- [Aim of the task]: Reproduce the lines below exactly, from the one containing "Need a board-ready slide?" through the one containing "east, and west.", both included. Leave out any pictures.

- [Listed records]:
* * *

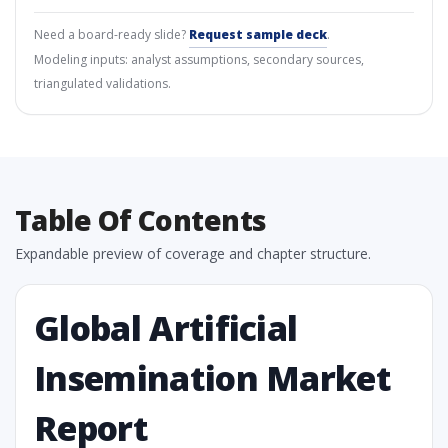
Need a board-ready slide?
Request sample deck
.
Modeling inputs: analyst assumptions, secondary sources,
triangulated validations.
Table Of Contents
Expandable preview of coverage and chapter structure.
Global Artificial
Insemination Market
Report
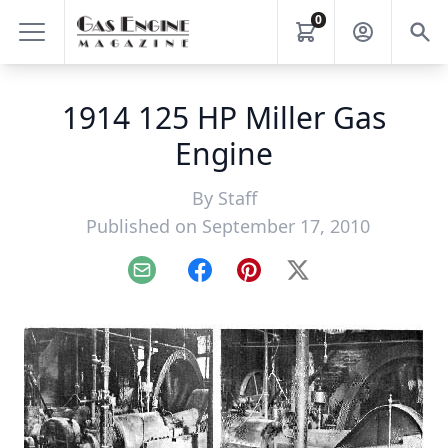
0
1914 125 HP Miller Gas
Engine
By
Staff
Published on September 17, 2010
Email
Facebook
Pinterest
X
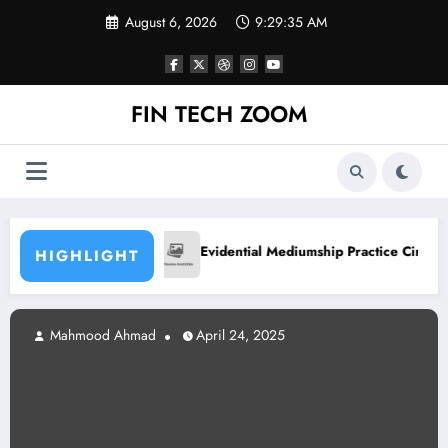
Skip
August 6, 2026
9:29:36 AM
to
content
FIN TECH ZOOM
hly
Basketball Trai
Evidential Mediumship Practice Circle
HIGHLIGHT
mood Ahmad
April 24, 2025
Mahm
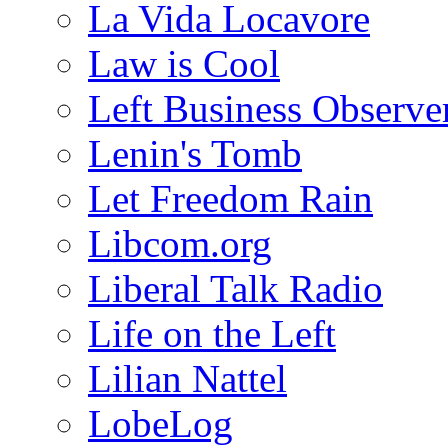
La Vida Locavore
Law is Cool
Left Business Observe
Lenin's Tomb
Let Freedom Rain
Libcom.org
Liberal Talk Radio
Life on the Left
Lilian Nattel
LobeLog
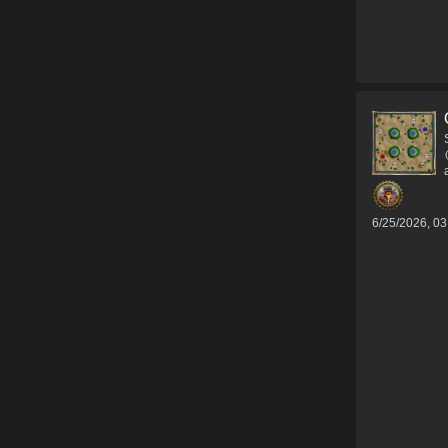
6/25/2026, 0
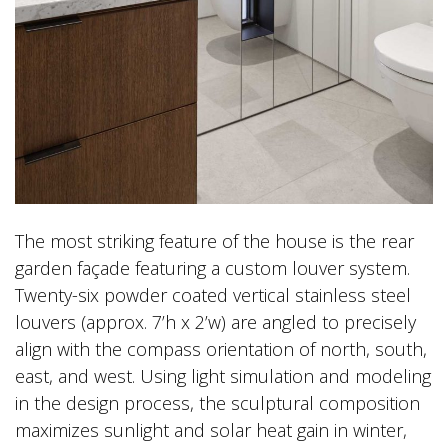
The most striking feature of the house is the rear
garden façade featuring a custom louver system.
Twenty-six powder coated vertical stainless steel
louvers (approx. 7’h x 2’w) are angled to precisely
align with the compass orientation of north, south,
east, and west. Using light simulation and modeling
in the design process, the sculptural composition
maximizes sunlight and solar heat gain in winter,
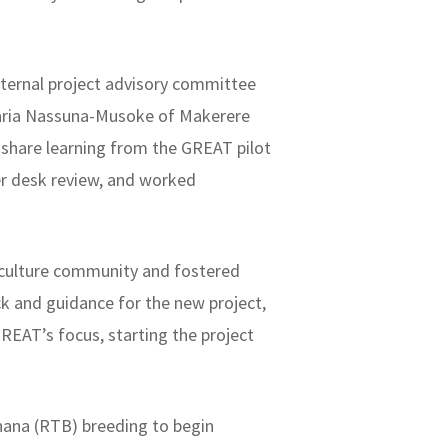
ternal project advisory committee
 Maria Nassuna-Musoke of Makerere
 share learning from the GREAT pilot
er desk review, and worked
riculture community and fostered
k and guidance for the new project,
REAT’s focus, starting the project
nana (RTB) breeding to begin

* * *

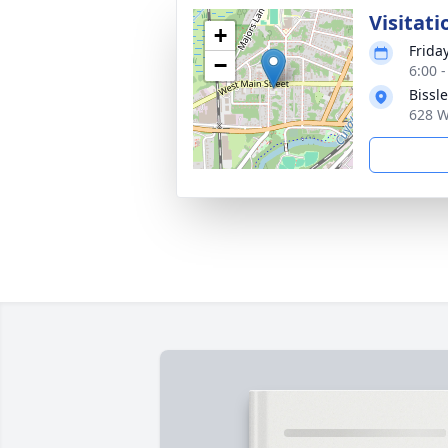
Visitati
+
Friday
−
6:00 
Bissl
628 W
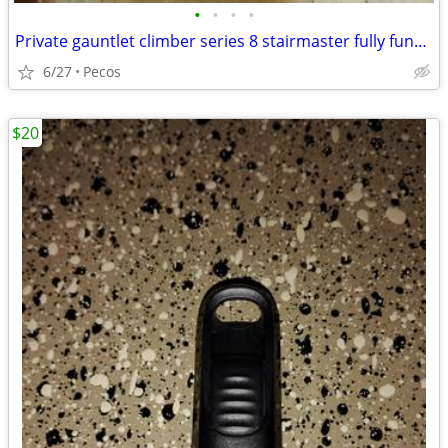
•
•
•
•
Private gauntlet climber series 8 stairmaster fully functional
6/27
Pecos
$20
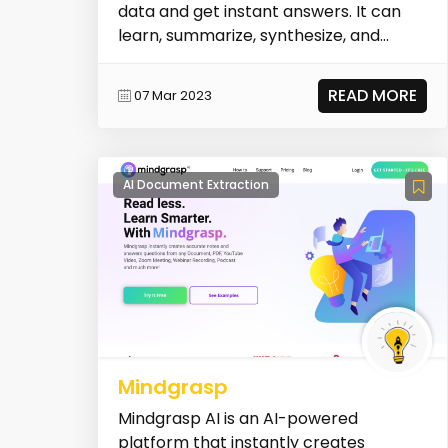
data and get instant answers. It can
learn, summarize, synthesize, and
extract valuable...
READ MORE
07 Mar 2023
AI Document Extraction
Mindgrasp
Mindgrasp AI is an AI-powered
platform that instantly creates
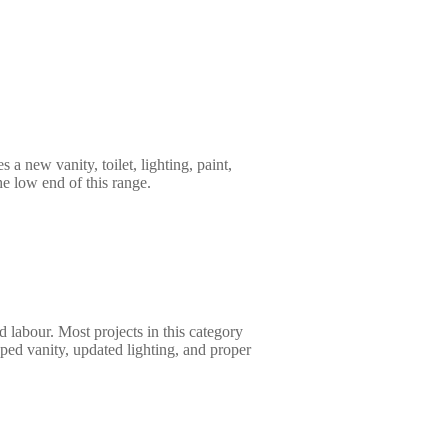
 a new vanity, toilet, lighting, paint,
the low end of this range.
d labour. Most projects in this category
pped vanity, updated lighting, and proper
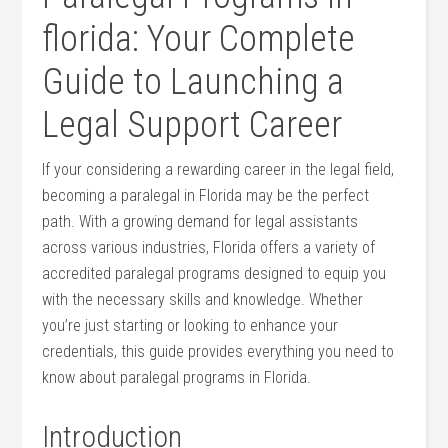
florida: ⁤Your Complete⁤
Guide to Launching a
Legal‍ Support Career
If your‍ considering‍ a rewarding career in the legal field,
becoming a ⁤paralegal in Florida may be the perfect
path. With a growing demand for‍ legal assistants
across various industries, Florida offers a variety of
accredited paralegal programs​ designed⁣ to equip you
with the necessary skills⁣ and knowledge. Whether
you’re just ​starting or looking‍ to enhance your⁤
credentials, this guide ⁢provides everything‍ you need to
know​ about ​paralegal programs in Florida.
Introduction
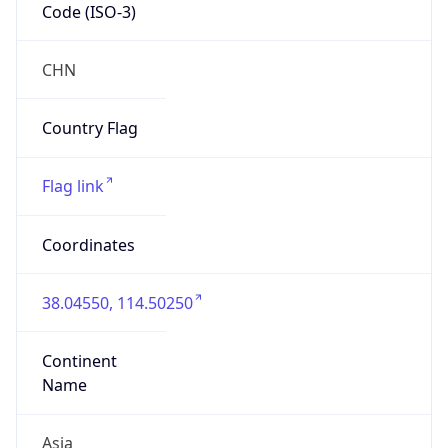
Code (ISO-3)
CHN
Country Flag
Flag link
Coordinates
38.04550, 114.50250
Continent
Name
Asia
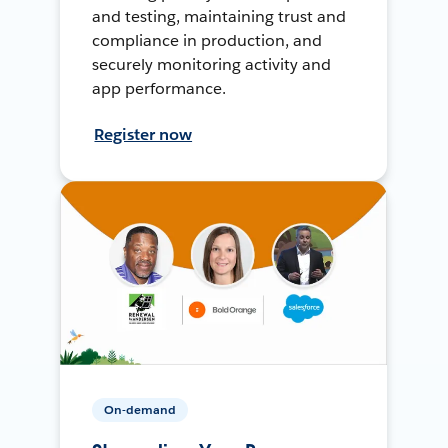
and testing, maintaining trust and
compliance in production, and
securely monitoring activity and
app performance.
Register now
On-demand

* * *

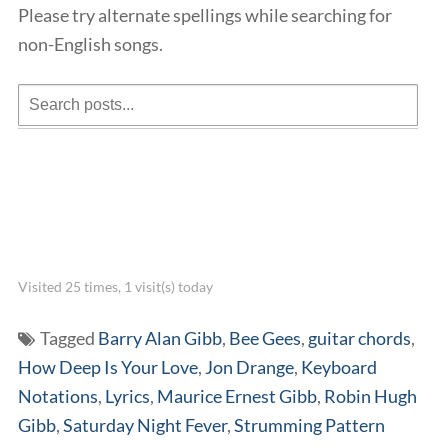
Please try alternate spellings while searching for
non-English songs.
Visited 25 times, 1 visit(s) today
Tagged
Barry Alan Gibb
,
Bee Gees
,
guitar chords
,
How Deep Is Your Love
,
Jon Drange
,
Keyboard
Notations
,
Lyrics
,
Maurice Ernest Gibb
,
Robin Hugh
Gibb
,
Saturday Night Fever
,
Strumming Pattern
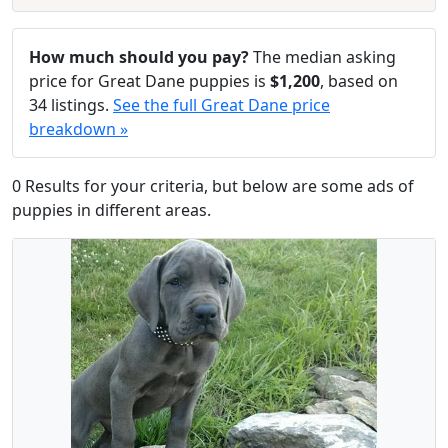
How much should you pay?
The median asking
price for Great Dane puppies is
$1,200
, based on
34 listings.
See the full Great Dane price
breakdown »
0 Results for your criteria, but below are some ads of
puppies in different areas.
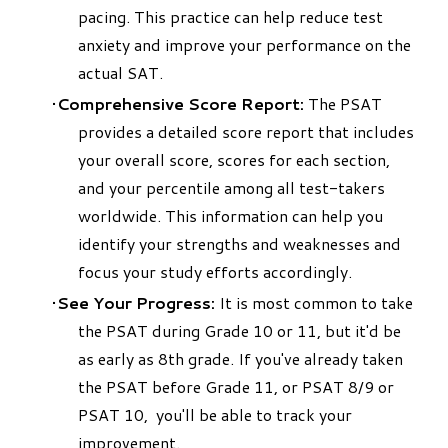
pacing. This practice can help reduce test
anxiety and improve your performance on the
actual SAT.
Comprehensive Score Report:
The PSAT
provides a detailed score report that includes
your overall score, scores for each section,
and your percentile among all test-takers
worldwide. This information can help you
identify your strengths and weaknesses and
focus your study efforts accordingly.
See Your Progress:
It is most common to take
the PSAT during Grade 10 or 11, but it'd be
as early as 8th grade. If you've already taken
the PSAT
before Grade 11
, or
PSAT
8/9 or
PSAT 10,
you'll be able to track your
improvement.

* * *

- [Exercise answer]:
Need a board-ready slide?
Request sample deck
.
Modeling inputs: analyst assumptions, secondary sources,
triangulated validations.
Table Of Contents
Expandable preview of coverage and chapter structure.
Global Artificial
Insemination Market
Report
0
1914 125 HP Miller Gas
Engine
By
Staff
Published on September 17, 2010
Email
Facebook
Pinterest
X
Skip
August 6, 2026
9:29:36 AM
to
content
FIN TECH ZOOM
hly
Basketball Trai
Evidential Mediumship Practice Circle
HIGHLIGHT
mood Ahmad
April 24, 2025
Mahm
La Vida Locavore
Law is Cool
Left Business Observe
Lenin's Tomb
Let Freedom Rain
Libcom.org
Liberal Talk Radio
Life on the Left
Lilian Nattel
LobeLog
6/25/2026, 0
The most striking feature of the house is the rear
garden façade featuring a custom louver system.
Twenty-six powder coated vertical stainless steel
louvers (approx. 7’h x 2’w) are angled to precisely
align with the compass orientation of north, south,
east, and west. Using light simulation and modeling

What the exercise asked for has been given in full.